De l’Australie au Canada en passant par la France, la lutte contre les gaz à effet de serre traverse une phase difficile. Et on ne parle même pas des États-Unis.
La démission de l’environnementaliste Nicolas Hulot, qui portait le titre ambitieux de ministre de la Transition écologique, a braqué les projecteurs sur la timidité de ladite « transition écologique » du gouvernement français. Mais elle ne fait pas de la France une anomalie: la semaine dernière, le premier ministre australien Malcolm Turnbull a été poussé vers la sortie par les membres de son propre parti, le compromis « modéré » de politique énergétique qu’il avait proposé le 17 août ayant apparemment été jugé trop « agressif » par les plus conservateurs de ses députés. La politique avait été retirée le 20 août, ce qui n’a pas mis fin à la fronde.

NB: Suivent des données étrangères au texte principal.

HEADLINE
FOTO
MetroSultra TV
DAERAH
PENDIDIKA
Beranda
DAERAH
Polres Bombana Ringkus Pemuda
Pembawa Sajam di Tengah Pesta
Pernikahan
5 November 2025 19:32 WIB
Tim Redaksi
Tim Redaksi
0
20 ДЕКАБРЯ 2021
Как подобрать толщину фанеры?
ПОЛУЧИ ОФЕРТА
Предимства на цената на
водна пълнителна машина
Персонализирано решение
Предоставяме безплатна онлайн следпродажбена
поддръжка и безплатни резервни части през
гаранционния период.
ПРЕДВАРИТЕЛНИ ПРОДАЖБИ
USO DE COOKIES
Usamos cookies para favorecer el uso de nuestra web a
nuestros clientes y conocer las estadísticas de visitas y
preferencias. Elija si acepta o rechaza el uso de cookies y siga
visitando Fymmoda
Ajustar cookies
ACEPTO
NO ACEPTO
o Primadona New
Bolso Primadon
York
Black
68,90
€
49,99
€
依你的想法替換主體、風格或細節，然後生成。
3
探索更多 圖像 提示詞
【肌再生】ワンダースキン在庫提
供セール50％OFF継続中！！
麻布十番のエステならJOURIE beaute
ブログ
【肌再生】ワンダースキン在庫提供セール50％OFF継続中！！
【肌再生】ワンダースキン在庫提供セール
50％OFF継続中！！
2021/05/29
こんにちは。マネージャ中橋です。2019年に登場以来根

Le fils de l’ex-premier ministre a accusé les lobbyistes du charbon et leurs liens avec certains membres du parti qui lorgnaient déjà la succession de Turnbull. Que ce soit vrai ou faux, il est certain que les lobbyistes du charbon sont, aux États-Unis, très présents autour du gouvernement Trump: même le nouveau directeur de l’Agence de protection de l’environnement, Andrew Wheeler — qui remplace le « célèbre » Scott Pruitt depuis sa démission le mois dernier — est un ancien lobbyiste du charbon, et « fier de l’être ». De plus, défendre le charbon contre les « lois environnementales injustes » est un thème récurrent de Trump depuis sa campagne électorale, en dépit des réalités économiques: le charbon est en déclin aux États-Unis depuis au moins deux décennies, bien avant les lois environnementales. Le déclin est également marqué en Australie.

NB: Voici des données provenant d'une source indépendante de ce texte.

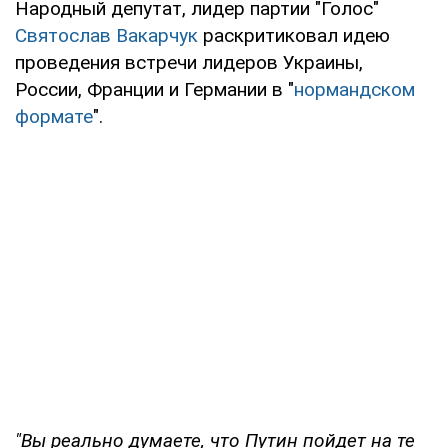
Народный депутат, лидер партии "Голос"
Святослав Вакарчук
раскритиковал идею
проведения встречи лидеров Украины,
России, Франции и Германии в "
нормандском
формате
".
"Вы реально думаете, что Путин пойдет на те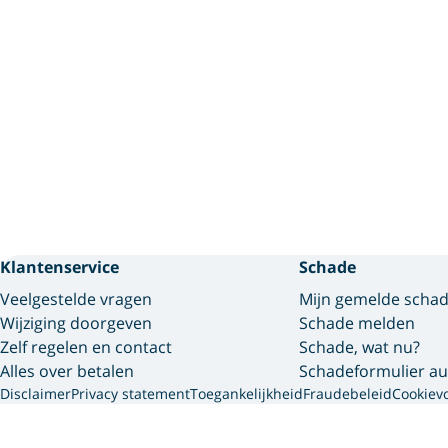
Klantenservice
Schade
Veelgestelde vragen
Mijn gemelde scha
Wijziging doorgeven
Schade melden
Zelf regelen en contact
Schade, wat nu?
Alles over betalen
Schadeformulier au
Disclaimer
Privacy statement
Toegankelijkheid
Fraudebeleid
Cookiev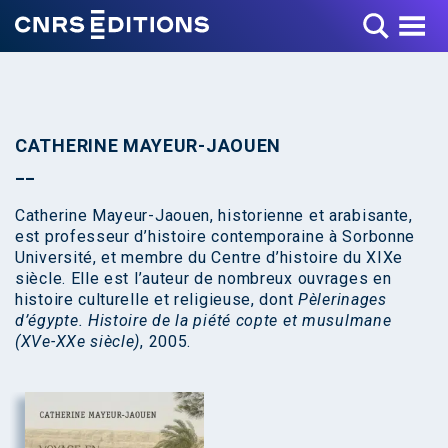
Toggle Menu
CATHERINE MAYEUR-JAOUEN
Catherine Mayeur-Jaouen, historienne et arabisante,
est professeur d’histoire contemporaine à Sorbonne
Université, et membre du Centre d’histoire du XIXe
siècle. Elle est l’auteur de nombreux ouvrages en
histoire culturelle et religieuse, dont
Pèlerinages
d’égypte. Histoire de la piété copte et musulmane
(XVe-XXe siècle)
, 2005.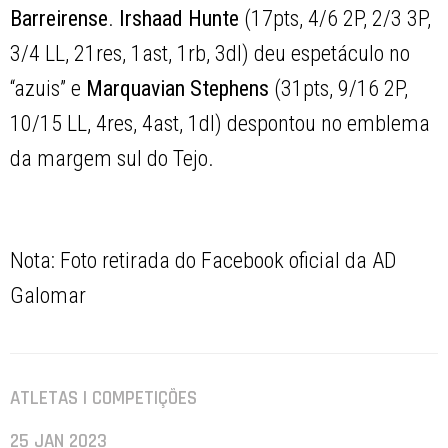
Barreirense
.
Irshaad Hunte
(17pts, 4/6 2P, 2/3 3P,
3/4 LL, 21res, 1ast, 1rb, 3dl) deu espetáculo no
“azuis” e
Marquavian Stephens
(31pts, 9/16 2P,
10/15 LL, 4res, 4ast, 1dl) despontou no emblema
da margem sul do Tejo.
Nota: Foto retirada do Facebook oficial da AD
Galomar
ATLETAS | COMPETIÇÕES
25 JAN 2023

Quant au Canada, si le charbon n’est pas un enjeu politique, le pétrole l’est. L’achat controversé par le gouvernement Trudeau du pipeline TransMountain, en dépit de l’opposition de la Colombie-Britannique, est arrivé dans la foulée d’un recul sur le projet-phare de prix national sur le carbone. En octobre 2016, le gouvernement avait annoncé un tarif de 10 $ la tonne dès 2018, qui augmenterait chaque année pour atteindre 50 $ en 2022. Le mois dernier, il annonce un assouplissement de cette politique pour les industries les plus énergivores. Dans un contexte où le lourd voisin du Sud semble lancé dans une guerre commerciale avec le reste de la planète: du coup, un prix sur le carbone est présenté par les industriels comme un fardeau qui les rendra moins compétitifs.
Se pointe aussi la possibilité qu’un gouvernement conservateur reprenne le pouvoir à Ottawa en promettant d’éliminer cette taxe au carbone. L’Australie est déjà passée par là: elle avait adopté une telle politique en 2012, pour la voir annulée deux ans plus tard.
Point commun à tous ces pays: des politiques à court terme. Les dividendes immédiats du charbon et du pétrole sont jugés plus importants par les politiciens, surtout ceux du centre et de la droite selon The Atlantic. Et cela ne leur fait pas perdre trop de votes, à en juger par la faible place qu’occupe l’enjeu dans les campagnes électorales. Même en Australie, en dépit des records de sécheresses.
Un des rares endroits qui fait contraste en cet été caniculaire: la Californie. Elle vote cette semaine une loi qualifiée « d’historique », qui imposera une économie sans carbone d’ici 2045. Une loi précédente dictait déjà que 50% de l’électricité doive provenir de sources renouvelables d’ici 2030; l’objectif est à présent de 60%. De plus, la Californie semble déterminée à tenir tête au gouvernement Trump qui voudrait assouplir au niveau national les normes anti-pollution de l’automobile. Les normes de la Californie sont plus sévères et, à cause du poids économique de cet État (un dixième de la population américaine), les constructeurs automobiles préfèrent s’y conformer plutôt que de fabriquer deux modèles pour chaque voiture.
Un détail parmi d’autres de la nouvelle loi californienne: 35% des revenus de leur taxe carbone devront aller à des quartiers à faibles revenus.